Trail crossing of Black Squirrel Creek

 

     Throughout the early part of the 19th century, the old trail along the Front Range of the Colorado Rockies served as the main connecting link between the Arkansas and Platte river systems. Though now commonly referred to as the Cherokee trail, it was - throughout its long history - a trail of many names.

     The trail began, no doubt, as an extension of the old Ute Trail, which came out of South Park and around Pikes Pike to the mineral springs of present Manitou, Colorado. Over the centuries this pre-Columbian Indian trail seems to have been extended southward along the east side of Fountain Creek, all the way to a favorite campsite on the Arkansas River in present downtown Pueblo, Colorado.

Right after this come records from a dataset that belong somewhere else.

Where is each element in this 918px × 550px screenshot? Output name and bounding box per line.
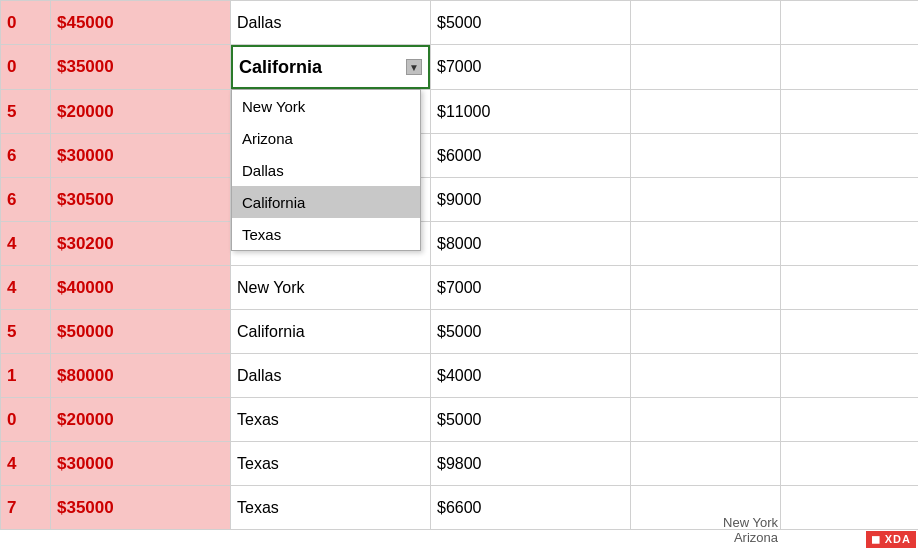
cell-extra2 (781, 45, 919, 90)
cell-salary: $30000 (51, 134, 231, 178)
cell-amount: $7000 (431, 266, 631, 310)
cell-extra1 (631, 354, 781, 398)
cell-amount: $5000 (431, 1, 631, 45)
dropdown-current-value: California (239, 57, 406, 78)
dropdown-option[interactable]: California (232, 186, 420, 218)
cell-extra1 (631, 45, 781, 90)
cell-amount: $4000 (431, 354, 631, 398)
cell-extra2 (781, 178, 919, 222)
dropdown-option[interactable]: New York (232, 90, 420, 122)
cell-amount: $9000 (431, 178, 631, 222)
dropdown-menu[interactable]: New York Arizona Dallas California Texas (231, 89, 421, 251)
cell-extra1 (631, 90, 781, 134)
cell-extra2 (781, 134, 919, 178)
cell-id: 4 (1, 442, 51, 486)
cell-salary: $40000 (51, 266, 231, 310)
cell-amount: $5000 (431, 398, 631, 442)
dropdown-input[interactable]: California ▼ (231, 45, 430, 89)
cell-id: 7 (1, 486, 51, 530)
cell-city: New York (231, 266, 431, 310)
table-row: 1 $80000 Dallas $4000 (1, 354, 919, 398)
cell-id: 4 (1, 222, 51, 266)
cell-salary: $35000 (51, 45, 231, 90)
cell-amount: $11000 (431, 90, 631, 134)
cell-amount: $9800 (431, 442, 631, 486)
table-row: 0 $20000 Texas $5000 (1, 398, 919, 442)
cell-amount: $6600 (431, 486, 631, 530)
cell-city: California (231, 310, 431, 354)
cell-extra2 (781, 354, 919, 398)
cell-city-dropdown[interactable]: California ▼ New York Arizona Dallas Cal… (231, 45, 431, 90)
cell-extra1 (631, 442, 781, 486)
cell-extra1 (631, 266, 781, 310)
cell-extra1 (631, 222, 781, 266)
cell-id: 0 (1, 398, 51, 442)
table-row: 0 $35000 California ▼ New York Arizona D… (1, 45, 919, 90)
cell-id: 0 (1, 1, 51, 45)
cell-city: Texas (231, 398, 431, 442)
spreadsheet-container: 0 $45000 Dallas $5000 0 $35000 Califor (0, 0, 918, 550)
bottom-label-1: New York (678, 515, 778, 530)
cell-extra2 (781, 222, 919, 266)
cell-city: Dallas (231, 1, 431, 45)
cell-extra2 (781, 90, 919, 134)
cell-extra2 (781, 310, 919, 354)
table-row: 5 $50000 California $5000 (1, 310, 919, 354)
cell-id: 1 (1, 354, 51, 398)
cell-extra1 (631, 134, 781, 178)
table-row: 0 $45000 Dallas $5000 (1, 1, 919, 45)
cell-city: Texas (231, 442, 431, 486)
dropdown-option[interactable]: Dallas (232, 154, 420, 186)
cell-extra1 (631, 178, 781, 222)
dropdown-arrow-icon[interactable]: ▼ (406, 59, 422, 75)
cell-salary: $80000 (51, 354, 231, 398)
cell-extra1 (631, 398, 781, 442)
cell-amount: $5000 (431, 310, 631, 354)
cell-id: 6 (1, 134, 51, 178)
cell-salary: $45000 (51, 1, 231, 45)
cell-extra2 (781, 398, 919, 442)
cell-salary: $30500 (51, 178, 231, 222)
cell-extra1 (631, 310, 781, 354)
cell-amount: $7000 (431, 45, 631, 90)
cell-salary: $30200 (51, 222, 231, 266)
cell-city: Texas (231, 486, 431, 530)
cell-amount: $6000 (431, 134, 631, 178)
data-table: 0 $45000 Dallas $5000 0 $35000 Califor (0, 0, 918, 530)
cell-salary: $20000 (51, 398, 231, 442)
cell-extra2 (781, 442, 919, 486)
cell-salary: $50000 (51, 310, 231, 354)
cell-salary: $30000 (51, 442, 231, 486)
cell-id: 0 (1, 45, 51, 90)
cell-salary: $35000 (51, 486, 231, 530)
cell-city: Dallas (231, 354, 431, 398)
cell-salary: $20000 (51, 90, 231, 134)
cell-extra2 (781, 486, 919, 530)
bottom-info-panel: New York Arizona (678, 515, 778, 545)
table-row: 4 $30000 Texas $9800 (1, 442, 919, 486)
table-row: 4 $40000 New York $7000 (1, 266, 919, 310)
cell-amount: $8000 (431, 222, 631, 266)
xda-logo: ◼ XDA (866, 531, 916, 548)
table-row: 4 $30200 Arizona $8000 (1, 222, 919, 266)
cell-id: 5 (1, 310, 51, 354)
bottom-label-2: Arizona (678, 530, 778, 545)
table-row: 5 $20000 New York $11000 (1, 90, 919, 134)
cell-id: 6 (1, 178, 51, 222)
dropdown-option[interactable]: Arizona (232, 122, 420, 154)
cell-extra1 (631, 1, 781, 45)
cell-id: 4 (1, 266, 51, 310)
table-row: 7 $35000 Texas $6600 (1, 486, 919, 530)
cell-extra2 (781, 266, 919, 310)
cell-id: 5 (1, 90, 51, 134)
cell-extra2 (781, 1, 919, 45)
table-row: 6 $30500 California $9000 (1, 178, 919, 222)
dropdown-option[interactable]: Texas (232, 218, 420, 250)
table-row: 6 $30000 Arizona $6000 (1, 134, 919, 178)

     By the time of the first Spanish military expeditions to the Arkansas River - in 1706, and again in 1719 - this portion of the trail was being referred to as "the lodgepole trail of our enemies." A century later, members of the Long Scientific Expedition described it as "a large and much frequented road." About the same time, trader Jacob Fowler gave it the first of its many names. The "Great Ware (War) Road," he called it, in obvious reference the unending series of war parties that followed it past his makeshift cabin on the Arkansas River.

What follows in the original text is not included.